Wer nach Ende des zweiten Weltkrieges im öffentlichen Dienst oder in leitenden Stellungen tätig werden wollte, musste sich entnazifizieren lassen. Für Münster ist dieser Prozess bisher wenig untersucht. In einer detailreichen Studie nimmt Autor Philipp Erdmann nun lokale Entwicklungen und Eigenheiten wie einen „Entnazifizierungsskandal“ in den Blick. Ausgewählte Einzelfälle zeigen die vielfältigen Interaktionen zwischen Belasteten, den „Entnazifizierern“ in Ausschüssen, Interessenverbänden, der katholischen Kirche und den Behörden. Dabei wird deutlich, dass die Entnazifizierung kein isoliertes Verfahren war, sondern in Zeitungen und Netzwerken oder der Wiederannäherung an die Kirchen ausführlich verhandelt wurde.

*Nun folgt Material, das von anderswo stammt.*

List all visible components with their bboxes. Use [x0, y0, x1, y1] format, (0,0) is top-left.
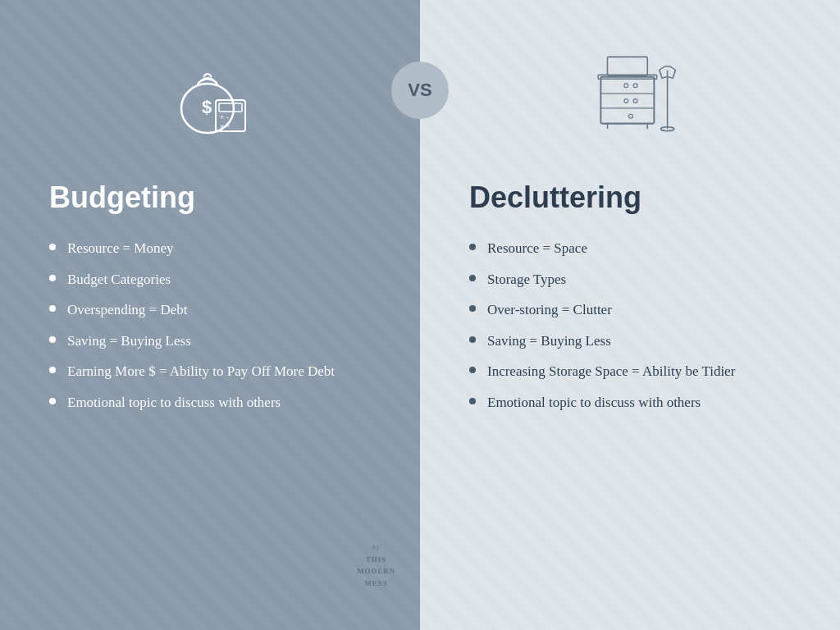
list-item-text: Earning More $ = Ability to Pay Off More…	[67, 361, 335, 382]
budgeting-icon: $ + - × ÷	[165, 41, 263, 139]
list-item: Emotional topic to discuss with others	[49, 392, 335, 413]
svg-text:$: $	[202, 97, 212, 117]
list-item: Resource = Space	[469, 238, 735, 259]
list-item: Saving = Buying Less	[49, 331, 335, 352]
list-item: Increasing Storage Space = Ability be Ti…	[469, 361, 735, 382]
decluttering-icon	[581, 41, 687, 139]
list-item-text: Emotional topic to discuss with others	[487, 392, 701, 413]
bullet-dot	[469, 336, 476, 343]
left-panel: $ + - × ÷ Budgeting Resource = MoneyBudg…	[0, 0, 420, 630]
right-title: Decluttering	[469, 180, 641, 215]
list-item: Earning More $ = Ability to Pay Off More…	[49, 361, 335, 382]
bullet-dot	[49, 244, 56, 250]
main-container: $ + - × ÷ Budgeting Resource = MoneyBudg…	[0, 0, 840, 630]
list-item: Over-storing = Clutter	[469, 299, 735, 321]
left-icon-area: $ + - × ÷	[49, 0, 379, 180]
right-icon-area	[469, 0, 799, 180]
list-item-text: Budget Categories	[67, 269, 171, 290]
bullet-dot	[469, 275, 476, 281]
watermark: by THISMODERNMESS	[357, 541, 395, 589]
list-item: Emotional topic to discuss with others	[469, 392, 735, 413]
svg-point-15	[629, 114, 633, 118]
right-panel: Decluttering Resource = SpaceStorage Typ…	[420, 0, 840, 630]
bullet-dot	[469, 367, 476, 373]
list-item: Resource = Money	[49, 238, 335, 259]
bullet-dot	[469, 398, 476, 404]
list-item: Overspending = Debt	[49, 299, 335, 321]
svg-rect-3	[219, 103, 242, 112]
left-title: Budgeting	[49, 180, 195, 215]
list-item: Saving = Buying Less	[469, 331, 735, 352]
svg-text:+  -: + -	[220, 113, 229, 121]
list-item-text: Saving = Buying Less	[67, 331, 191, 352]
svg-point-14	[633, 99, 637, 103]
bullet-dot	[49, 367, 56, 373]
bullet-dot	[469, 244, 476, 250]
bullet-dot	[49, 336, 56, 343]
vs-label: VS	[408, 80, 431, 101]
list-item-text: Emotional topic to discuss with others	[67, 392, 281, 413]
list-item-text: Saving = Buying Less	[487, 331, 611, 352]
svg-point-12	[633, 84, 637, 88]
svg-point-11	[624, 84, 628, 88]
bullet-dot	[49, 398, 56, 404]
svg-rect-8	[608, 57, 648, 75]
list-item-text: Overspending = Debt	[67, 299, 188, 321]
bullet-dot	[49, 305, 56, 312]
svg-point-13	[624, 99, 628, 103]
bullet-dot	[49, 275, 56, 281]
right-bullet-list: Resource = SpaceStorage TypesOver-storin…	[469, 238, 735, 422]
list-item-text: Resource = Space	[487, 238, 587, 259]
list-item-text: Increasing Storage Space = Ability be Ti…	[487, 361, 735, 382]
list-item: Budget Categories	[49, 269, 335, 290]
left-bullet-list: Resource = MoneyBudget CategoriesOverspe…	[49, 238, 335, 422]
bullet-dot	[469, 305, 476, 312]
svg-text:×  ÷: × ÷	[220, 122, 231, 130]
vs-circle: VS	[391, 62, 449, 119]
list-item-text: Over-storing = Clutter	[487, 299, 612, 321]
list-item-text: Storage Types	[487, 269, 566, 290]
list-item: Storage Types	[469, 269, 735, 290]
list-item-text: Resource = Money	[67, 238, 174, 259]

Interpretationsspielräume ermöglichten dabei regelrechte „Entnazifizierungskarrieren“: Die Selbstinszenierung angeblicher innerer Abkehr vom Nationalsozialismus oder gezielte Verzögerungstaktiken wirkten sich positiv für die Betroffenen aus. Aber auch die öffentliche Diffamierung der Ausschussmitglieder war eine effektive Strategie, um dem „Instanzenlabyrinth“ weitgehend unbeschadet zu entkommen. Wie sich im Lauf der Jahre solche Vermeidungs- und Ablenkungsstrategien wandelten, zeichnet der Autor detailliert nach. Wie kam es dazu, dass die immer unverhohlener geäußerte Kritik an den Entnazifizierungen schließlich gerade denen nützte, deren milde Beurteilungen Anlass zur Kritik gaben? Die dieser Studie zugrundeliegende Abschlussarbeit zeichnete die Stadt Münster 2017 mit dem erstmals vergebenen Nachwuchspreis für junge Historikerinnen und Historiker aus.
Über den Autor
Philipp Erdmann hat in Münster und Sevilla Geschichte, Ökonomik und Kultur- und Sozialanthropologie studiert. Seine Abschlussarbeit zeichnete die Stadt Münster mit dem erstmals vergebenen Förderpreis für junge Historikerinnen und Historiker aus. Als Doktorand war er von 2014 bis 2017 am Historischen Seminar der Universität Münster im Projekt „Geschichte der Stadtverwaltung Münster 1920-1960“ beschäftigt. Daneben hat er praktische Erfahrung in der historisch-politischen Bildung und Öffentlichkeitsarbeit in NS-Gedenkstätten sowie bei der Ausstellungskonzeption im Geschichtsort Villa ten Hompel in Münster.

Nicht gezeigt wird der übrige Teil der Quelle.